Closed dmdmishra closed 3 years ago
@dmdmishra Airbyte already has AWS S3 destination connector. Supports csv file and https://github.com/airbytehq/airbyte/pull/3908 is adding parquet format. Do you have another use case or as source?
Hi,
Yes, we want to load data into aws S3 . We are extracting data from oracle.
Does airbyte currently support data extraction from oracle or sqlserver in avro format and get it loaded into aws S3.
Also I wanted to understand if airbyte support file movement into aws S3 from onpremise?
Thanks, Deepak
@dmdmishra yes, Airbyte has Oracle and SQL Server as source connector and you can add S3 AWS as the destination. AWS S3 connector only supports csv format, but parquet and other formats will be supported in the future.
Recommend to you read the quick start guide
Does airbyte currently support data extraction from oracle or sqlserver in avro format and get it loaded into aws S3.
@dmdmishra, we are working on the Avro format on S3 at this moment. Should have some updates there either late this week or early next week.
That's great news, I will hold on till I hear more from airbyte team.
Can I also check with you if after extraction of data can we perform data validation before we invest it into S3?
@dmdmishra, sorry about the delayed reply.
if after extraction of data can we perform data validation
We will create an Avro schema based on the Json schema of the Airbyte stream from the source. So if the source connector can provide a meaningful Json schema, it will be transformed into a relatively good Avro schema, and the record will be validated against it. The Avro schema is only "relatively" good, because not all Json schema can be mapped to an Avro schema, and the initial version probably won't support keywords like allOf
or oneOf
.
You can find the documentation about the schema conversion here:
(It is the s3.md
file in PR #3908.)
However, I am not sure if this answers your question. I think the validation will always pass, as long as the source connector does generate the data based on its Json schema.
Also not all sources will provide a meaningful Json schema. For example, data in mongo db is schemaless, and can be any json object. In those cases, no Avro schema can be generated, and the data cannot be validated. We are still thinking about how to support sources like that.
I want to sync s3 bucket and my use case is like many analytics provider (like segment) gives a facility to sync data on s3 and we can fetch that data using airbyte source-s3 for further computation
I want to sync s3 bucket and my use case is like many analytics provider (like segment) gives a facility to sync data on s3 and we can fetch that data using airbyte source-s3 for further computation
Hey @blotouta2, we already have a File source connector that can read from S3. Documentation here: https://docs.airbyte.io/integrations/sources/file
That should work for your use case.
@tuliren Source-File read only single file from any source whereas i want to sync whole s3 bucket . Source-file able to read path like s3://gdelt-open-data/events/20190914.export.csv requirement is like i want to sync path like s3://gdelt-open-data/events
I see.
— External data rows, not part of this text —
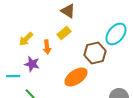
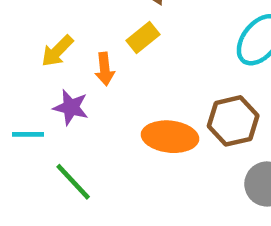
brown hexagon: (95, 53) -> (233, 121), moved
orange ellipse: (76, 77) -> (170, 137), turned 40

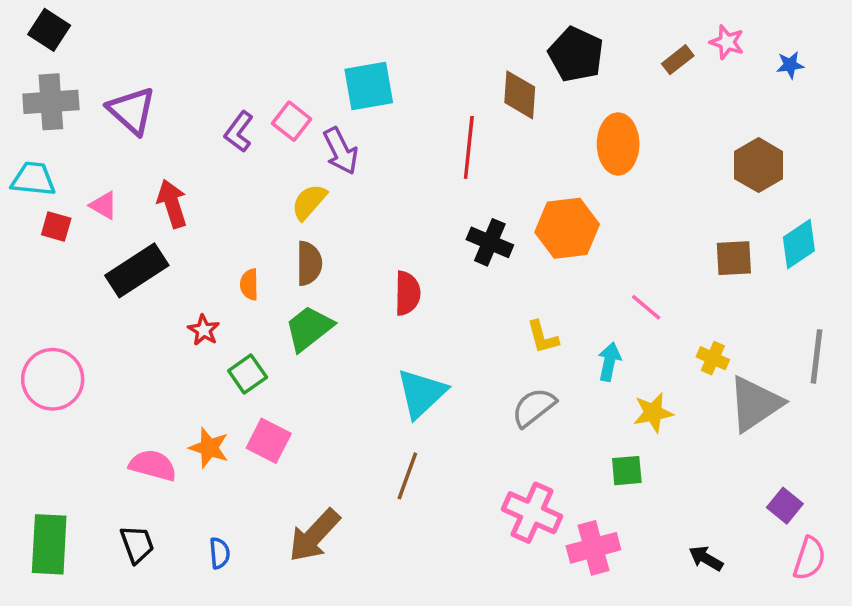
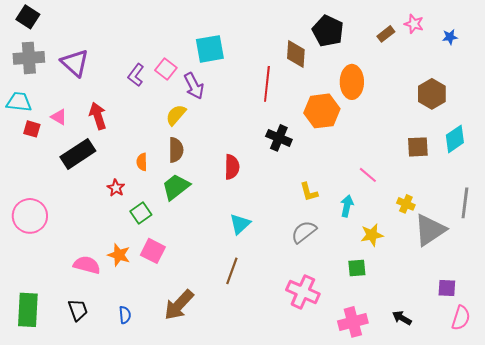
orange hexagon: (567, 228) -> (322, 111), moved
cyan triangle: (421, 393) -> (240, 224), size x0.7
purple square: (785, 506) -> (447, 288), turned -36
pink cross: (593, 548) -> (353, 322), moved

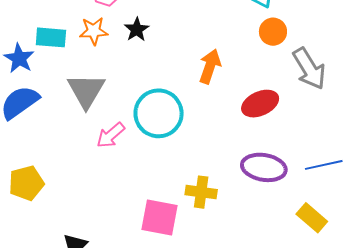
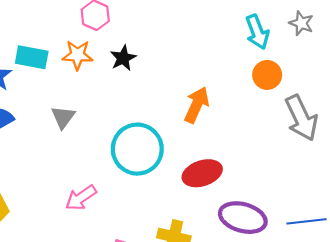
gray triangle: (86, 91) -> (63, 117), size x0.6
red ellipse: (260, 104) -> (202, 173), moved
pink arrow: (111, 135) -> (81, 198), moved

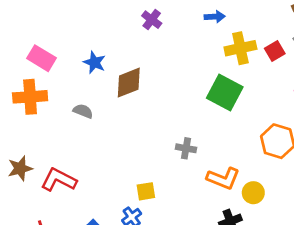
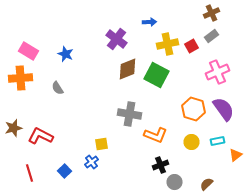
purple cross: (152, 20) -> (116, 39), moved, size x1.5
brown diamond: (129, 83) -> (128, 69), moved
gray semicircle: (83, 111) -> (58, 88), turned -144
gray cross: (186, 148) -> (130, 114), size x1.6
yellow circle: (253, 193) -> (192, 142), moved

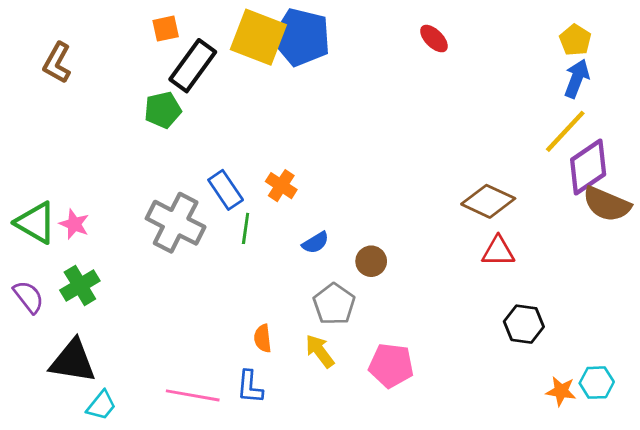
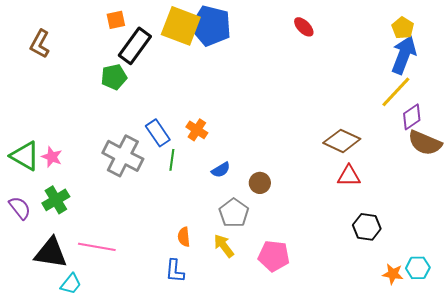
blue arrow: (577, 79) -> (404, 55), size x1.4
purple diamond: (588, 167) -> (412, 117), size x0.7
pink line: (193, 395) -> (97, 247), moved

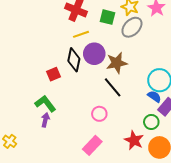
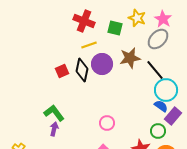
gray ellipse: (132, 27) -> (158, 39), moved
brown star: (117, 63) -> (130, 58), moved
red square: (54, 74) -> (62, 71), moved
black line: (113, 87) -> (155, 70), moved

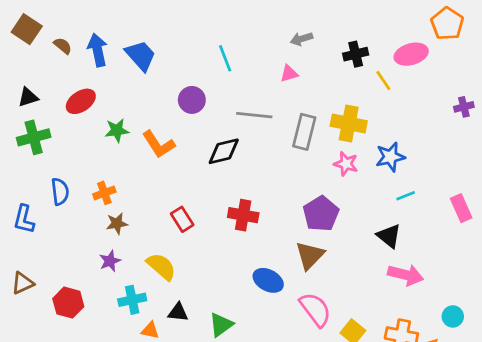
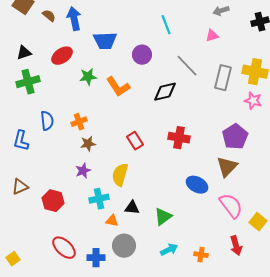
blue trapezoid: (140, 56) -> (105, 41), moved, turned 130
gray line: (254, 115) -> (187, 66), turned 40
yellow semicircle: (161, 266) -> (120, 175), turned -115

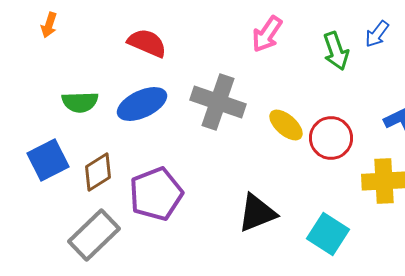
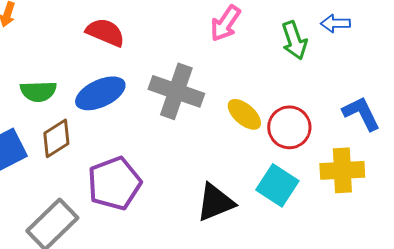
blue arrow: (377, 34) -> (335, 23), turned 52
brown diamond: (98, 172) -> (56, 138), moved
cyan square: (328, 234) -> (277, 185), moved

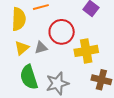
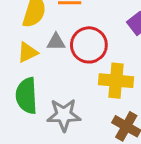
gray triangle: (41, 48) -> (56, 42), moved

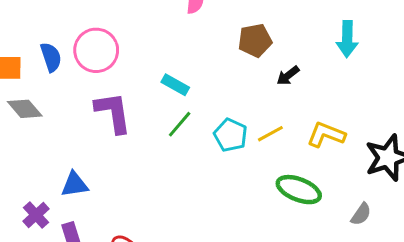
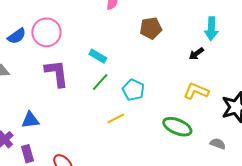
blue semicircle: (51, 57) -> (17, 36), turned 72
black arrow: (288, 76) -> (196, 54), moved
yellow line: (270, 134) -> (116, 118), moved
gray semicircle: (361, 214) -> (218, 144), turned -105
That makes sense. We will either make the File source connector be able to read multiple files or create a dedicated S3 source.
yes agree with the above would like to sync whole bucket so we can easily get a new file once added.
closed by https://github.com/airbytehq/airbyte/pull/4990. Issues exist for building in more file format support.
Hello team,
I believe it would be best if we can have an AWS S3 connector built in with Airbyte, it would open a lot of path for people who wants to build pipelines on top of AWS S3 and may perform data ingestion, run data science and ML in top of S3 directly.
Thanks